The forgotten art of realistic “mannerism” - Part 1
If you call some of the big corporations with any questions you may have regarding the products you have from that specific company, you will no doubt be prepared to be placed on hold while the tech support is, as they say it, “looking into the situation.” Whether or not this “looking” actually refers to finding a solution or simply trying to understand what your problem is, the wait is a good waste of time.
The new trend to solve this issue or to east it on the customers [or to make it feel like it has been eased, if you are the company], is to appear very courteous to the customer, and to keep asking them simple questions repeatedly. You can ask their name, their full name, and ask them to spell it for you. Then you can ask them their phone number, make them repeat it and then repeat it yourself also.

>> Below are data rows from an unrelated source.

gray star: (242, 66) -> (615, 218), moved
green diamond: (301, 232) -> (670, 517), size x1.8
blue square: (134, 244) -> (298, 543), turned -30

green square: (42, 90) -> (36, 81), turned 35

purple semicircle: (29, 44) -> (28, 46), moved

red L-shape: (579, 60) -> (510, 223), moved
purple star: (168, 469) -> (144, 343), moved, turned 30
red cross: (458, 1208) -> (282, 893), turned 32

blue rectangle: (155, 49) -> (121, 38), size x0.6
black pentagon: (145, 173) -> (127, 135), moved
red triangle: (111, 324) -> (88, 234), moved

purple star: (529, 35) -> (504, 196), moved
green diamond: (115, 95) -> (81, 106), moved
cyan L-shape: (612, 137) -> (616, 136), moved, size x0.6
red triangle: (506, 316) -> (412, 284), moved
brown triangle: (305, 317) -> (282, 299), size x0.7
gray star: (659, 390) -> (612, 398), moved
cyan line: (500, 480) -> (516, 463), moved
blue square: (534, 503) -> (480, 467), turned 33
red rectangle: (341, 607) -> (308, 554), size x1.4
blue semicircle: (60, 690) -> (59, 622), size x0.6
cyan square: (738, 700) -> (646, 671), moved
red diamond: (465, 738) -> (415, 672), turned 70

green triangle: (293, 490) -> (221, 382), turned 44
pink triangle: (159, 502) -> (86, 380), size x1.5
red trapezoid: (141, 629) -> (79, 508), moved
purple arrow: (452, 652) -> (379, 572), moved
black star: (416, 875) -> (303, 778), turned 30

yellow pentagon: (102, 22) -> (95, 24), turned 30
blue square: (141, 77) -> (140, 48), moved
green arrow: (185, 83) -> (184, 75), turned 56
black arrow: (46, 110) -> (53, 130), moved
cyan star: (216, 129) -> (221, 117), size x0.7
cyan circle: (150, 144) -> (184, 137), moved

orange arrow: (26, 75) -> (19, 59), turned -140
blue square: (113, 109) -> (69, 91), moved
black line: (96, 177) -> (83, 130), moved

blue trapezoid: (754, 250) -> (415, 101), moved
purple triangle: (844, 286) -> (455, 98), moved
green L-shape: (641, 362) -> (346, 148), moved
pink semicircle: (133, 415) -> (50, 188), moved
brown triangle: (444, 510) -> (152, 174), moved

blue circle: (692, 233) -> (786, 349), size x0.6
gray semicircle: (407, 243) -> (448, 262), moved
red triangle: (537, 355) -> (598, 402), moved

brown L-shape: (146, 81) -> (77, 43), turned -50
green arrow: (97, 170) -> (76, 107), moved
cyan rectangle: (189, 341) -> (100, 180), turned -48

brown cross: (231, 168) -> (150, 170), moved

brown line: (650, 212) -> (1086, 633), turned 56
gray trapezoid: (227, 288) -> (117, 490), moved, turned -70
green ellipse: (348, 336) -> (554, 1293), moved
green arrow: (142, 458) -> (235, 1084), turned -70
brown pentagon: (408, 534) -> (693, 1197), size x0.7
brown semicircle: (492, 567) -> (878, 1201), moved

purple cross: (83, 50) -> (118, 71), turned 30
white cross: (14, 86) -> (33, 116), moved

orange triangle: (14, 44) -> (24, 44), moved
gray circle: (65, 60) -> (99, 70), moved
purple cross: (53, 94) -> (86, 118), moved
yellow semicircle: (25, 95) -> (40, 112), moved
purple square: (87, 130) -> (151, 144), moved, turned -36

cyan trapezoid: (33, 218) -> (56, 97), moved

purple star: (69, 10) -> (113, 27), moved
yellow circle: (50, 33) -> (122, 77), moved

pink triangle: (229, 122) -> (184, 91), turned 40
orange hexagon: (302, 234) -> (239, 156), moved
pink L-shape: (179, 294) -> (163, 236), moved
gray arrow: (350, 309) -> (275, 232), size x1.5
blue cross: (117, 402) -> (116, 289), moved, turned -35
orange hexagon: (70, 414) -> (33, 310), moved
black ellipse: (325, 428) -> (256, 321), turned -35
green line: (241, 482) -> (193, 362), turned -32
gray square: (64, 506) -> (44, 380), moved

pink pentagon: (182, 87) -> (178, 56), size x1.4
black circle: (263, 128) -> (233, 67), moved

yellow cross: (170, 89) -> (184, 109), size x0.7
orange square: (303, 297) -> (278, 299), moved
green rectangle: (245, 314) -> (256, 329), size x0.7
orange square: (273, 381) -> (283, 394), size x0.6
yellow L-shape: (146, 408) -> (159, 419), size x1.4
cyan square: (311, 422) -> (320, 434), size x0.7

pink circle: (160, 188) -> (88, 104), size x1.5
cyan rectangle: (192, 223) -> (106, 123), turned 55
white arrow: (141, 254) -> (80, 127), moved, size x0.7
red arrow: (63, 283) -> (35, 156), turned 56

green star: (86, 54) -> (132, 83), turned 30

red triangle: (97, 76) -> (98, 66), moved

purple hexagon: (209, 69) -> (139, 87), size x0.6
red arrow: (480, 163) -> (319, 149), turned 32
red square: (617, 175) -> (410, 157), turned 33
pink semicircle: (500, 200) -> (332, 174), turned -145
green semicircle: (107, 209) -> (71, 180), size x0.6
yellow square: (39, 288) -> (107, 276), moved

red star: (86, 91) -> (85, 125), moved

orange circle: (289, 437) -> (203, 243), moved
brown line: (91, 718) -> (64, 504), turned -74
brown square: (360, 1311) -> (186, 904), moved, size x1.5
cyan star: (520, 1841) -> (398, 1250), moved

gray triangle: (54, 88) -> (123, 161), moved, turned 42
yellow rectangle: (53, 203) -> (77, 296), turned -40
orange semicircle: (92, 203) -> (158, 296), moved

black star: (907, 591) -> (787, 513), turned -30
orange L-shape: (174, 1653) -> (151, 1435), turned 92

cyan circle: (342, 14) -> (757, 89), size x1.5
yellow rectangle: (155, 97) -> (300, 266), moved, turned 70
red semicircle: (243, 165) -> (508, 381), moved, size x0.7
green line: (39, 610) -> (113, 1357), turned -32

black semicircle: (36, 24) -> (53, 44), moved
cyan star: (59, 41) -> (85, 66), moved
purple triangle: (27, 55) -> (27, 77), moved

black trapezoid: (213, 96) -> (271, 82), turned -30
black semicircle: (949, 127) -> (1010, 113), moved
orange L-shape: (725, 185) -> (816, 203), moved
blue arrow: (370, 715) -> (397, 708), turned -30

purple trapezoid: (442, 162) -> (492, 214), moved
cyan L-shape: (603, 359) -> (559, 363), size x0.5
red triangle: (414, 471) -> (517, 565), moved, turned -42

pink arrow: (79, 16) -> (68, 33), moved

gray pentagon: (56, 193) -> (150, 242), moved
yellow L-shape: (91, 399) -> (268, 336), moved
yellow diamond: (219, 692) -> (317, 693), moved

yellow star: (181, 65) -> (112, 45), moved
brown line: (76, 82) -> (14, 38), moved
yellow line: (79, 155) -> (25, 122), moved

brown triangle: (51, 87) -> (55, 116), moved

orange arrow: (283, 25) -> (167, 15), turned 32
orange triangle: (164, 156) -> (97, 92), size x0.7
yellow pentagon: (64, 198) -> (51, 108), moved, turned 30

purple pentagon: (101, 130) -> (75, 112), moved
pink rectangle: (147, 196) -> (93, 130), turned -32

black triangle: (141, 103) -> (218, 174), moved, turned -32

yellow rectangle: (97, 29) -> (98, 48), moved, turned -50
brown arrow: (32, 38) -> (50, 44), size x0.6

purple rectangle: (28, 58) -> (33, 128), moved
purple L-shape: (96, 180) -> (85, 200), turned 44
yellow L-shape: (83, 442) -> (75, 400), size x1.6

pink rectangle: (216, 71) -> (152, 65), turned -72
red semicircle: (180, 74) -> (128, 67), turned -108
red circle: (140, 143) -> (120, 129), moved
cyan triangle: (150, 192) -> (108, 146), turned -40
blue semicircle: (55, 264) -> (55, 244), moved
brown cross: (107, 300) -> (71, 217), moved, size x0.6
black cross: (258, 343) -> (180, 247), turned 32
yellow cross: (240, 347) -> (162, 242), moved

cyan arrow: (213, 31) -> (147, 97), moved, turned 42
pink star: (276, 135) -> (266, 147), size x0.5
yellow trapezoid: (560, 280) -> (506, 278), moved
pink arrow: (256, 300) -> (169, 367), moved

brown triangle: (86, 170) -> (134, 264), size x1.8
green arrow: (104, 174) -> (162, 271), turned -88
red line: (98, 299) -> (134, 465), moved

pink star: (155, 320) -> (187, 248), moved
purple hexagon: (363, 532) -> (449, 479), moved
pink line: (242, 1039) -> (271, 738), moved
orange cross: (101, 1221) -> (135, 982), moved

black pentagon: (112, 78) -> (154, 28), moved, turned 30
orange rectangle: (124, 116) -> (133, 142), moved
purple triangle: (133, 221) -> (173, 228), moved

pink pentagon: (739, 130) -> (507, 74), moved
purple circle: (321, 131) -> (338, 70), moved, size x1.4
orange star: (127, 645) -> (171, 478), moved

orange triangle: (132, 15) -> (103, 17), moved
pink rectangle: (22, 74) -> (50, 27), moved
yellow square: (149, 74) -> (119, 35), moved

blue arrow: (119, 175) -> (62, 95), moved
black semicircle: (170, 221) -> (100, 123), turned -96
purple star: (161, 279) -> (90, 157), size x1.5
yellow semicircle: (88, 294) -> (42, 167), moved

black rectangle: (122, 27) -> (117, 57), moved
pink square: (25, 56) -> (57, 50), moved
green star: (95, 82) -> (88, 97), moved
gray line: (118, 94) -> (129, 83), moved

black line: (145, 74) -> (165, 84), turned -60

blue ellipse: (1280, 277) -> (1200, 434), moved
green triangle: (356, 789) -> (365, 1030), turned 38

If that does not buy you time, the best thing to do is to go through all the things that you, the technical support representative, think may be wrong with the “incident” and not listen to the customer at all.
Your calls to SBC, for example, will be answered in a very different manner than your calls with Edison. While Edison staff are available 24 hours a day, and they talk to you directly as if you were in front of them and any question you have, they answer and help you solve it in less than 5 minutes, SBC will first of all make you give all your information such as name, phone number, order number and the question you have at least 2 times [one time you say it, and then the customer rep. makes you repeat it], and then they themselves repeat it to confirm that it is the case. That alone takes up 3 or so minutes. After that, if you simply tell the representative on the other line that you know what the problem is and you wish to find out a certain thing [for example, that there was an outage in the routers or something related in Souther California earlier in the day, and what is the status on that issue], the representative will not understand, at least the ones I personally faced [over 7], that all you want is an update.
The canned responses start right there; “we apologize for this inconvenience and I will personally do everything in my power to help solve this problem and make this a wonderful day for you. Now, can I know your email address so that we can send you a little survey for you to answer letting us know how well your issue was handled by us today.”
A survey to answer before your question has been answered, and that by one of the top companies on Fortune 500? That sounds very considerate of them, unless you are a lonely person who had no friends, no job, and no life and want to waste your time and are happy interacting with at least one human being, even if that human being is giving you the run around.